# DeepCubeAI
This repository contains code for the paper [Learning Discrete World Models for Heuristic Search](https://rlj.cs.umass.edu/2024/papers/Paper225.html).
|  |  |  |  |
| :------------------------------------------------------------------------------------------------------------------------------: | :----------------------------------------------------------------------------------------------------------------------------: | :---------------------------------------------------------------------------------------------------------------------------------: | :---------------------------------------------------------------------------------------------------------------------------------: |
## About DeepCubeAI
DeepCubeAI is an algorithm that learns a discrete world model and employs Deep Reinforcement Learning methods to learn a heuristic function that generalizes over start and goal states. We then integrate the learned model and the learned heuristic function with heuristic search, such as Q* search, to solve sequential decision making problems. For more details, please refer to the [paper](https://rlj.cs.umass.edu/2024/papers/Paper225.html).
## Quick links
- Key contributions: [Key Contributions](#key-contributions)

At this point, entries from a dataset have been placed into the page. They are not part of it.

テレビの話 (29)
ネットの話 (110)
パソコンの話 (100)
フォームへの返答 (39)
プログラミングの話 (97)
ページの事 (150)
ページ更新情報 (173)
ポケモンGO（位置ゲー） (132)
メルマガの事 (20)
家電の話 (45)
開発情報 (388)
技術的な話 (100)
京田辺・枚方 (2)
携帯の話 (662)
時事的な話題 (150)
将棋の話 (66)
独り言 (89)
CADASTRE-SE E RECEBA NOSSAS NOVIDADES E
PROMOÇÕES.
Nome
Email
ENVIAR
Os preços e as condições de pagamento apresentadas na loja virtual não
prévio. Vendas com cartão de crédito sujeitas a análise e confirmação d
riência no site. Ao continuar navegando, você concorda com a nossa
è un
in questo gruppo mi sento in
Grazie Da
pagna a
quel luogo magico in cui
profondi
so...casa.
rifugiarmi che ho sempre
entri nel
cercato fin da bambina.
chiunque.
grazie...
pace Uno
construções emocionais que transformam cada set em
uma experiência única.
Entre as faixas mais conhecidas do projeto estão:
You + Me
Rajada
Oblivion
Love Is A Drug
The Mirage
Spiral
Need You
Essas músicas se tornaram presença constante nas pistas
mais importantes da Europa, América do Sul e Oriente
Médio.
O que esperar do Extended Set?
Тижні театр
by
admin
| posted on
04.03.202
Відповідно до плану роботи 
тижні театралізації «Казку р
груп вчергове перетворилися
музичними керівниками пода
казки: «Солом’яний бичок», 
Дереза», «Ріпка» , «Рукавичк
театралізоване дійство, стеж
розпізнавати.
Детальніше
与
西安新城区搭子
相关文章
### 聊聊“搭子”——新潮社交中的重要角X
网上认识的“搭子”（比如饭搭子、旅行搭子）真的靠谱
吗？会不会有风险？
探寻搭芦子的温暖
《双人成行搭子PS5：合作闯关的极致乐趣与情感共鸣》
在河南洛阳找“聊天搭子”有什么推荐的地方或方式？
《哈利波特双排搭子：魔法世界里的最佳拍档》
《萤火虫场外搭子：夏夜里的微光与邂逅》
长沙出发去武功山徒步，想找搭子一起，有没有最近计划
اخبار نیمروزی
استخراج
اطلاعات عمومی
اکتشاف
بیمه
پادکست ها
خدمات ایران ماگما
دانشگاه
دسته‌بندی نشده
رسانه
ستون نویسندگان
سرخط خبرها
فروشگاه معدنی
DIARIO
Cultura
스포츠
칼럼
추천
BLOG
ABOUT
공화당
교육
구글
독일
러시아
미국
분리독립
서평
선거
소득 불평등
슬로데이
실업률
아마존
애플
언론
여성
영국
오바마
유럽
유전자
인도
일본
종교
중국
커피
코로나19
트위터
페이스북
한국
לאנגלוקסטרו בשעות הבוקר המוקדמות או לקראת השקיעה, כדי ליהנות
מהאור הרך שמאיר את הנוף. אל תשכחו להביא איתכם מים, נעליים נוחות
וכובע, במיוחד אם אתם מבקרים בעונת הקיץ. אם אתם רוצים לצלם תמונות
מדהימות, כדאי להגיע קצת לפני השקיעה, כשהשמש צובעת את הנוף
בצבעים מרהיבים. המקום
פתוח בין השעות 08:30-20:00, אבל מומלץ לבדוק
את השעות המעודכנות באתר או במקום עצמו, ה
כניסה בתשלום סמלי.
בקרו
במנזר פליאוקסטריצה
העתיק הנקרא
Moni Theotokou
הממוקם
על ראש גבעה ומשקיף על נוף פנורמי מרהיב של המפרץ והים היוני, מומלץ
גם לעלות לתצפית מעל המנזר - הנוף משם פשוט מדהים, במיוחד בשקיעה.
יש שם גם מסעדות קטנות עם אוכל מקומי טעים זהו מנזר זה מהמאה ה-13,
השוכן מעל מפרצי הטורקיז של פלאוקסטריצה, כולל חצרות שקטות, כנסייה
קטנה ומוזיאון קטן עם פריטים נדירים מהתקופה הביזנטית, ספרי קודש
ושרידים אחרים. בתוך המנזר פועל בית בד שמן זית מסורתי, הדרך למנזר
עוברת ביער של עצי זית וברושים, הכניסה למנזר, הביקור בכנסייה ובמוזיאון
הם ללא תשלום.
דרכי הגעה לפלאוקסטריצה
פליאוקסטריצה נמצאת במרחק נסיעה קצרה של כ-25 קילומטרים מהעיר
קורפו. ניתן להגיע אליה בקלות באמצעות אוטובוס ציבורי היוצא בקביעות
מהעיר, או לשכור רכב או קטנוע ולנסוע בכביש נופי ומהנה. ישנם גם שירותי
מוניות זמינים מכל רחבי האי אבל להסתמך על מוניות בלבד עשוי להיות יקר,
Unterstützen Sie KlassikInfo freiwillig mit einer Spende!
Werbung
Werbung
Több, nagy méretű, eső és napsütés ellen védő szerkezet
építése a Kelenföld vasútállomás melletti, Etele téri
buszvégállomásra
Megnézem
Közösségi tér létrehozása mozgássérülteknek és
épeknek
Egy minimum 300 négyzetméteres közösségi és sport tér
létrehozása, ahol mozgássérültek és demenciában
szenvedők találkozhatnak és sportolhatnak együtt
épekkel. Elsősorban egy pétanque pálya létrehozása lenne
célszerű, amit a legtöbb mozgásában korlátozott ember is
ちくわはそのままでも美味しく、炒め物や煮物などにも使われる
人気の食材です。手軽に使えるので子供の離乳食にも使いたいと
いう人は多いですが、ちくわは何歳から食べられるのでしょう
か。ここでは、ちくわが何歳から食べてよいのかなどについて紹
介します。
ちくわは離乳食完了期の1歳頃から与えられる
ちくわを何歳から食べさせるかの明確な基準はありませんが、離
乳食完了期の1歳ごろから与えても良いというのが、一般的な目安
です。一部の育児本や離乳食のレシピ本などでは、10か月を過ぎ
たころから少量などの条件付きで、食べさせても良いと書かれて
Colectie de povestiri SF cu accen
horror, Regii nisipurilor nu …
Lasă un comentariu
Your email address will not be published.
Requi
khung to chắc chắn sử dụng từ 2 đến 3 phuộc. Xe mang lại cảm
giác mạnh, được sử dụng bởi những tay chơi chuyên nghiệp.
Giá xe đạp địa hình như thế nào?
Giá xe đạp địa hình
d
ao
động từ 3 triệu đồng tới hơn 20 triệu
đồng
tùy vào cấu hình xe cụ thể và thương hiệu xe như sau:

- Main results: [Main Results](#main-results)
- Quick start: [Quick start](#quick-start)
- Install: [docs/installation.md](https://github.com/misaghsoltani/DeepCubeAI/blob/main/docs/installation.md)
- CLI reference: [docs/cli.md](https://github.com/misaghsoltani/DeepCubeAI/blob/main/docs/cli.md)
- Stage-by-stage usage (all flags and paths): [docs/usage.md](https://github.com/misaghsoltani/DeepCubeAI/blob/main/docs/usage.md)
- Reproduce the paper results: [docs/reproduce.md](https://github.com/misaghsoltani/DeepCubeAI/blob/main/docs/reproduce.md)
- SLURM and Distributed training: [docs/qlearning_distributed.md](https://github.com/misaghsoltani/DeepCubeAI/blob/main/docs/qlearning_distributed.md)
- Environments and integration: [docs/environments.md](https://github.com/misaghsoltani/DeepCubeAI/blob/main/docs/environments.md)
- Python usage (API snippets): [docs/python_api.md](https://github.com/misaghsoltani/DeepCubeAI/blob/main/docs/python_api.md)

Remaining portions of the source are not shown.